Later this year, a ship the size of an aircraft carrier will arrive at Lithuania’s port of Klaipeda on the Baltic Sea. The 300-meter (984-foot) vessel is not a warship, but a floating natural gas import terminal — aptly named “Independence” — that will be key to the Baltic region’s plan to reduce its reliance on Russia’s energy supplies.
The countries in this northeastern corner of the European Union are among the most dependent on Russia to keep their homes warm and industries running. The three Baltic nations of Latvia, Estonia and Lithuania get all their gas from Russia and lack connections to the wider European pipeline system that would allow them to import from elsewhere.
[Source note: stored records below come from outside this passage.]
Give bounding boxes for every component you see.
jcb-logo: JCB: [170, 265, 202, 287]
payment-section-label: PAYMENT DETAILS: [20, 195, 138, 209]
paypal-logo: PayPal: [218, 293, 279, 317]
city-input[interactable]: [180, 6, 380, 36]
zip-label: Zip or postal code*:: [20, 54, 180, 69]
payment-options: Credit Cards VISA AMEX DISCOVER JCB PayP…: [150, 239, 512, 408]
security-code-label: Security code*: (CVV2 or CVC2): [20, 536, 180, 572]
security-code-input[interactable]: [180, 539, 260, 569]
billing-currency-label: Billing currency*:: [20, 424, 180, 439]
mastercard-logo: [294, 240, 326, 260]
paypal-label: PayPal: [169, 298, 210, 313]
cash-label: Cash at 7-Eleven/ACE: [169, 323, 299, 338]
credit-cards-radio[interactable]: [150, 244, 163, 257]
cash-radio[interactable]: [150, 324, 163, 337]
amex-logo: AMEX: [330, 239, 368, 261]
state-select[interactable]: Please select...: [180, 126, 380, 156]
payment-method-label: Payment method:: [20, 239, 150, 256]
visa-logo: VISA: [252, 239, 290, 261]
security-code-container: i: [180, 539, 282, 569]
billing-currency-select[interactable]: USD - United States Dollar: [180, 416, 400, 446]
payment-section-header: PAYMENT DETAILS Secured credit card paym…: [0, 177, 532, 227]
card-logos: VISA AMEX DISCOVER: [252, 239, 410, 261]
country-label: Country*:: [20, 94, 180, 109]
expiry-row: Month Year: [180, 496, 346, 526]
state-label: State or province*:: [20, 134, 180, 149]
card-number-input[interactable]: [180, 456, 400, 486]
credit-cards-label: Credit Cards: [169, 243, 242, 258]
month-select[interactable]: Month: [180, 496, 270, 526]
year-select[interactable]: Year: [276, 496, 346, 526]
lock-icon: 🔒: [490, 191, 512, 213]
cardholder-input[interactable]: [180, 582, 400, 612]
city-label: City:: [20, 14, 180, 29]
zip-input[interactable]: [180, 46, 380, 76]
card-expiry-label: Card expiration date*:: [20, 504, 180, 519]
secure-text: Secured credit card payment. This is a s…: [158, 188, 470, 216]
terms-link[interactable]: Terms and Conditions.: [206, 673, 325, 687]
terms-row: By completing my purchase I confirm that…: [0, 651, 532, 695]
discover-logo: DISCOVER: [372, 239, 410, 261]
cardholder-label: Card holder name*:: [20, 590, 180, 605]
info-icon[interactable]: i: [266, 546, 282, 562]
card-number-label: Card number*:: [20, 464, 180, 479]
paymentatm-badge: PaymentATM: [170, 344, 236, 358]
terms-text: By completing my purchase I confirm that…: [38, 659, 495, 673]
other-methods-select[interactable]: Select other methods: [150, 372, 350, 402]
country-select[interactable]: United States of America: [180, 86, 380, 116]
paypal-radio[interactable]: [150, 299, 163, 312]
Poland meets 70 percent of its energy needs with Russian supplies.
As a result, the states, which still have fresh memories of domination by Moscow during the Cold War, have been among the swiftest countries in Europe to act to reduce that dependence.
Moscow’s use of gas supplies as a means of putting pressure on Ukraine — like the Baltics, once part of the Soviet Union — has driven new urgency into projects to diversify energy supplies in the region, even as the full 28-member EU has struggled to come up with a united approach.
Historical factors help make Poland and the Baltic states particularly skeptical about Moscow’s intentions. Latvia, Estonia and Lithuania were forcibly incorporated into the Soviet Union during World War II, and thousands were deported to labor camps. During the Cold War, Poland was ruled by communists installed and backed by Moscow.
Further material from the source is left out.